Many individuals do not know how to account for, much less manage, their digital identities once they are stampeding in the wild, according to a new study.
Approximately 71% of respondents to a survey of identity and access management company Okta’s first Customer Identity Trends Report said they are aware that their online activities leave a data trail. Sixty-two percent of that group — 44% of respondents overall — reported that they have tried to manage their digital footprint.
For the research, the company polled 21,512 consumers across North America, Europe, Asia and Australia in August 2022 and February 2023.
The study said that given the strong competition for customer attention, “findings suggest that brands that want to build long-term customer loyalty should be transparent about what data is needed and how it’s used to power a private, secure, and convenient experience, and should provide customers with tools to manage their preferences.”
- Difficulty accessing accounts is widespread
- Americans want more ease, data control in digital transactions
- Wrangling passwords and logins leads to abandoned shopping carts and brand engagement
Difficulty accessing accounts is widespread
Americans are frequently having trouble accessing their accounts, with over a third of Okta survey respondents saying that at least once a month they could not access an account because they forgot their username or password. On average, 28% of all survey respondents said they deal with forgetfulness by resetting their password or username.
Americans want more ease, data control in digital transactions
In the study, 65% of Americans polled said they would be more likely to spend money when services offered a simple, secure and frictionless log-in process. However, 73% said they would compromise a frictionless user experience with a brand in order to have more control over data.
“Customers want frictionless, personalized, and instantaneous experiences when logging in to apps and making purchases; at the same time, they want to control what data they share, and they want appropriate security controls in place to protect it,” said Shiven Ramji, chief product officer for customer identity at Okta. “But, finding the right balance between these two can be a challenge: Some amount of friction is necessary both to establish trust and to provide necessary security controls that protect a user’s sensitive information and combat fraud.”
According to Okta’s study:
- Seventy-three percent of Americans said they have 10 or more active account-based apps and websites (online shops, banks, insurance fitness and restaurants, for example).
- Thirty-nine percent have 10–20 apps; 24% have 20–50 apps; and 10% have 50–100 accounts.
- Of the 57% of Americans who said they still have access to all of the accounts, products and services they have registered with, 39% said they manually track their login information, and 18% use a password manager.
The majority (86%) of Americans believe that it is important that they have control over their data when interacting with a brand online and 65% said they are more likely to spend money if they know the log-in process is simple, secure and frictionless.
Wrangling passwords and logins leads to abandoned shopping carts and brand engagement
According to research by Okta’s Customer Identity Cloud (formerly Auth0) 83% of consumers have abandoned their cart or sign-up attempt because the log-in process was too complicated. Often, the culprit is a long-forgotten password.
The research also spotlighted the top pain points around registering and logging in to accounts:
- Filling up long log-in or sign-up forms (39%)
- Entering private or sensitive information, such as a passport number (38%)
- Creating a password that must meet certain requirements (37%)
More than half of Americans (53%) said that logging in to social media accounts with traditional username and password is the most convenient and secure way to interact with a brand online, followed by multi-factor authentication (42%) and passwordless login (38%).
The top three measures Americans take to protect their own data are:
- Using strong passwords (67%)
- Restricting the data they have to share as much as possible (49%)
- Deleting cookies on a regular basis (43%)
Only 30% of those surveyed use a password manager to protect their own data.
For all industry verticals, the percentage of Americans wanting data control is above 80%. The majority (86%) of Americans said that it is important that they have control over their data when interacting with a brand online. Americans favored control more than the global average across every industry. The percentages, by vertical, of Americans who said they want control over their data are:
- Retail and hospitality: 88% of Americans said it is important to have control over their data.

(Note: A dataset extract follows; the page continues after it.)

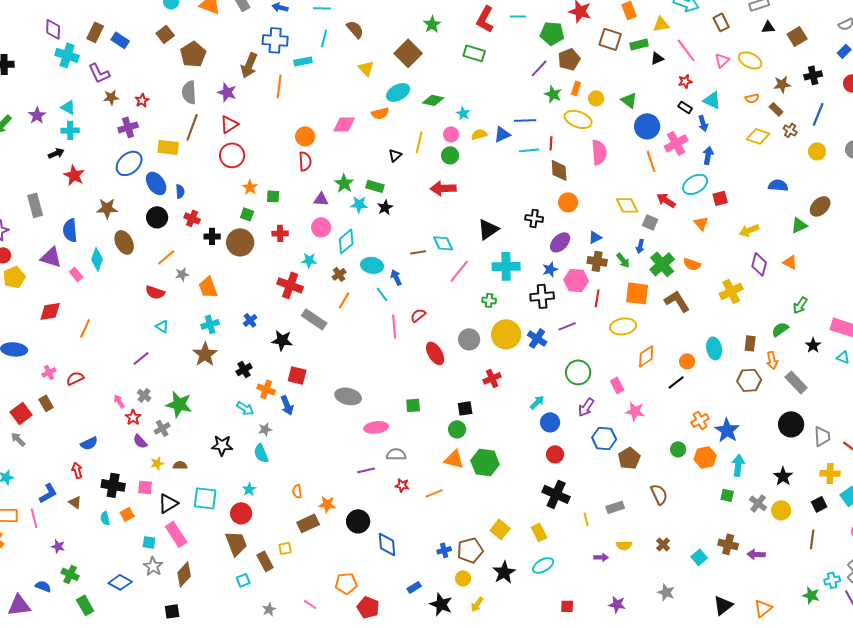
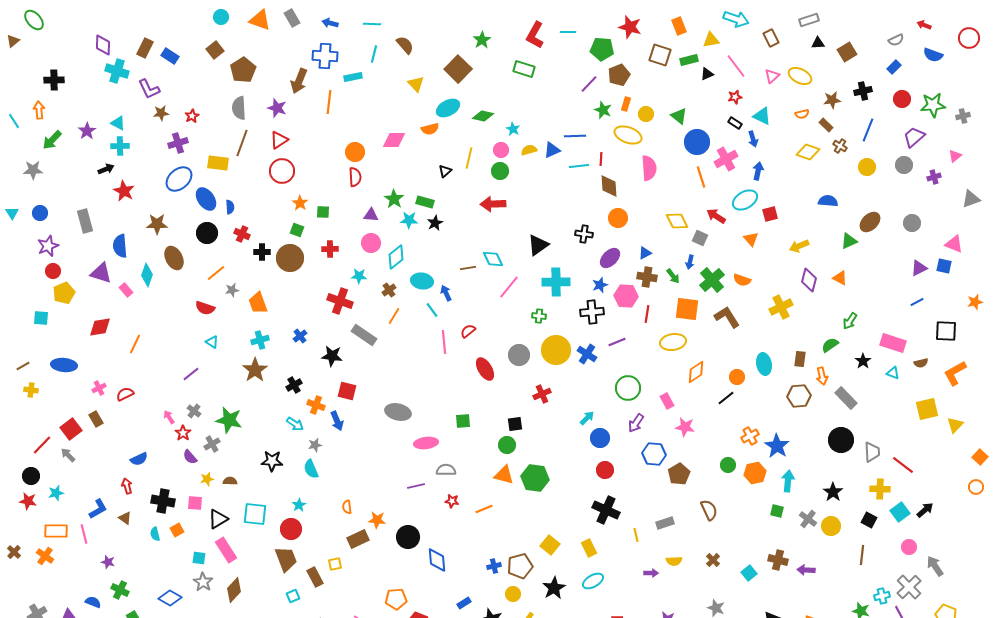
black square: (819, 504) -> (869, 520), turned -35

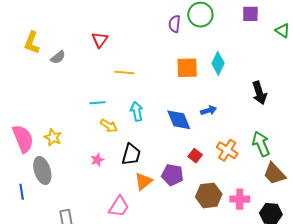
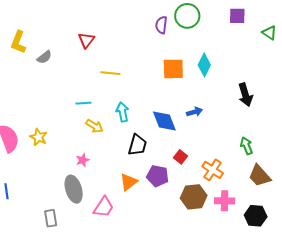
green arrow: (261, 144) -> (246, 146), size x0.7
orange cross: (227, 150) -> (213, 170), moved
black trapezoid: (131, 154) -> (137, 145), moved
gray ellipse: (42, 170) -> (74, 189), moved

- Financial services and insurance: 91%
- Public sector: 86%
- Health care: 89%
- Transportation and travel: 82%
- Media and entertainment: 82%
Ramji said individuals’ data sprawl has implications for enterprises.

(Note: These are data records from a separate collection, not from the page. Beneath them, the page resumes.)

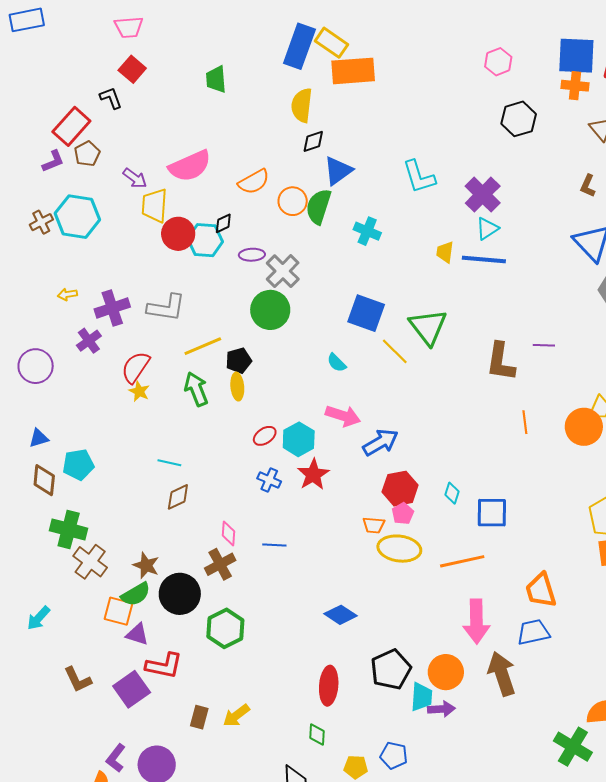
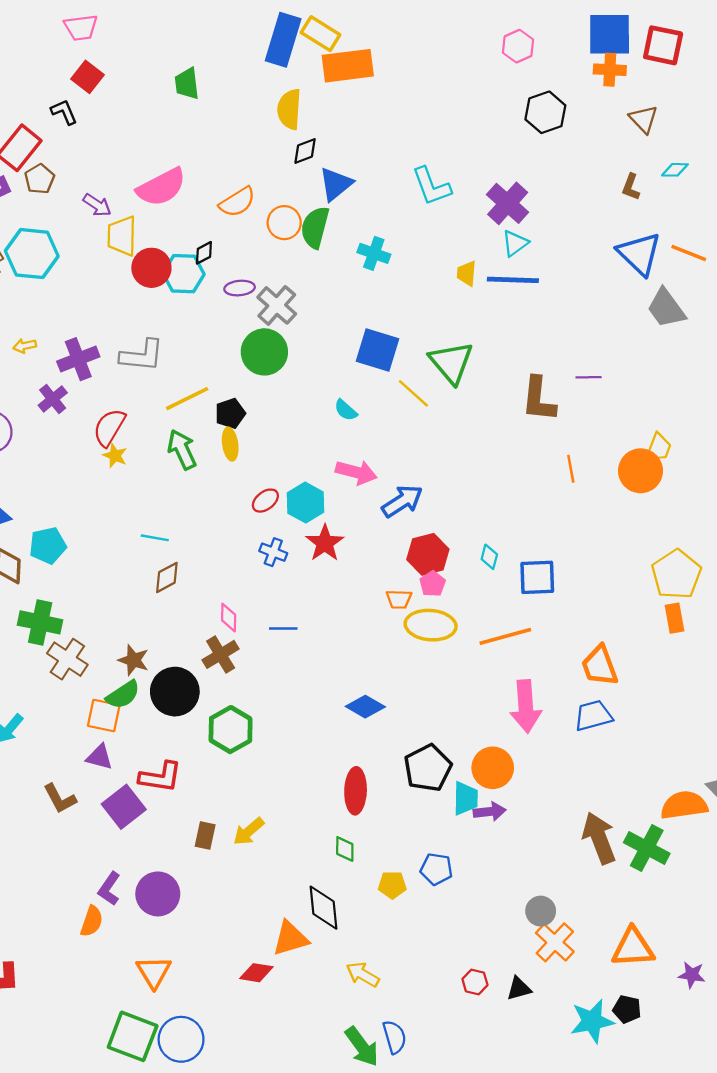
purple triangle: (137, 634) -> (99, 757), moved
brown arrow: (502, 674) -> (599, 838), moved

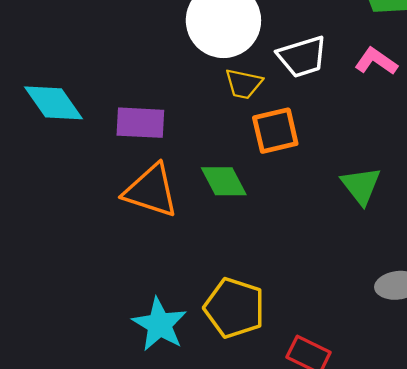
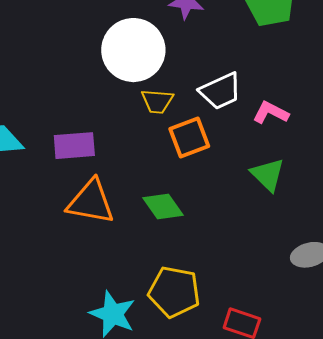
white trapezoid: (302, 57) -> (220, 91), moved
pink L-shape: (376, 61) -> (271, 113), moved
green diamond: (224, 181) -> (163, 206), moved

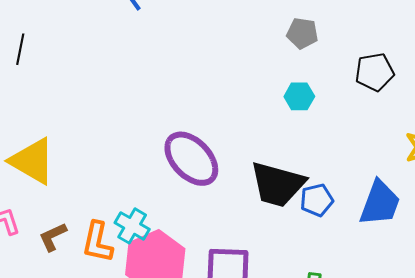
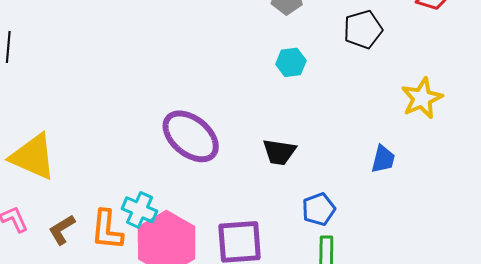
black trapezoid: (278, 184) -> (279, 152), size x0.6
blue pentagon: (317, 200) -> (319, 209), moved
blue trapezoid: (380, 203) -> (383, 159), size x0.6

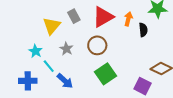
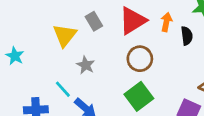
brown circle: (97, 45) -> (140, 59), moved
cyan star: (36, 51) -> (15, 56), moved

“The more accounts a user has, the greater their exposure to data breaches — especially when many of those accounts are forgotten or otherwise not maintained (a consequence of account churn),” he said. “A breach to any one of these services may equip a threat actor with a huge volume of user credentials and associated personal data.”
Ramji said that given the strong competition for customer attention, brands that want to build long-term relationships with customers must be transparent about what data is needed and how it’s used to power a private, secure, and convenient experience.
“That is the basic requirement from consumers and something that shouldn’t be compromised,” said Ramji.